Of course, Spielberg seems to know this. He’s no idiot. Which is why he tries to stack the deck with the horse in this movie. Since 25% of the film are horse close-ups (such soulful eyes!), he’s trying to manufacture some equine drama. But he also makes the gamble of surrounding his horsey with a bunch of one-dimensional ciphers.
Who is Joey? Joey lives on a farm. He loves horses. He REALLY loves this horse. He’s AW SHUCKS and JIMINY WHILLIKERS. And… what else? A reaction shot, I guess. I spent the movie thinking, “Oh.
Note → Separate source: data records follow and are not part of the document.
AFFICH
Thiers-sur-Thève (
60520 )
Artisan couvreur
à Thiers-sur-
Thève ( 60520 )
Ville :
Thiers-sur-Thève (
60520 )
I guess he really loves that horse.” It killed me to see the early scenes of this film feature Peter Mullan and David Thewlis in such thankless roles as “drunken stupor dad” and “mustache-twirling bastard.” Mullan was so good, so recently, in the tough British film “Tyrannosaur,” while Thewlis was a riot stealing the otherwise low-key drug drama “Mr. Nice.”
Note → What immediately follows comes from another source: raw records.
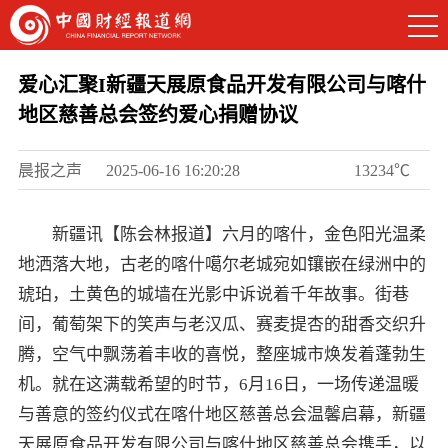
爱心汇聚I新疆天展原食品开发有限公司与喀什
地区慈善总会签约爱心捐赠协议
晨报之声
2025-06-16 16:20:28
13234℃
新疆讯【陈会林报道】六月的喀什，金色阳光温柔
地洒落大地，古老的喀什噶尔老城宛如镶嵌在绿洲中的
琥珀，土黄色的城墙在光影中诉说着千年故事。街巷
间，葡萄架下的笑声与老汉瓜、赛麦提杏的甜香交织升
腾，空气中飘荡着丰收的喜悦，整座城市焕发着蓬勃生
机。就在这满载希望的时节，6月16日，一场传递温暖
与善意的签约仪式在喀什地区慈善总会温馨启幕，新疆
天展原食品开发有限公司与喀什地区慈善总会携手，以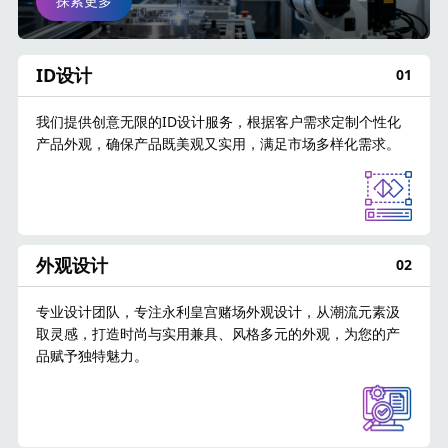
探索更多
ID设计
01
我们提供创意无限的ID设计服务，根据客户需求定制个性化
产品外观，确保产品既美观又实用，满足市场多样化需求。
外观设计
02
专业设计团队，专注永利皇宫赌场外观设计，从潮流元素汲
取灵感，打造时尚与实用兼具、风格多元的外观，为您的产
品赋予独特魅力。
And then what else happened? I remember the horse pretty much running his way blindly through the war much like “Forrest Gump” (he even gets a black best friend!). I remember some wartime hijinks with a bunch of indistinguishable soldiers, including that one cookie-sounding motherfucker Kennedish Bumberdash or something from that BBC show.
But otherwise, nothing. I mentioned a quarter of the film was horse closeups. Another quarter had to be sunset vistas. And the rest? I saw this with a really good-looking girl, and while we were both paying attention and watching the movie, and she was wonderfully pleasant company, she was the only way I could confirm I actually saw this movie. I was awake and everything, I swear. I do vaguely recall a typical Spielberg ending, which was five minutes of material stretched out to twenty. Beyond that, this was some square-ass forgettable shit.
Replace it with: “Tyrannosaur.” It’s sort of got an animal in the title. And the aforementioned Peter Mullan is terrifying in it, getting superb support from a kindly, mesmerizing Olivia Colman, and a ferocious, spittle-flinging turn from “War Horse” co-star (so says IMDb; I don’t remember) Eddie Marsan.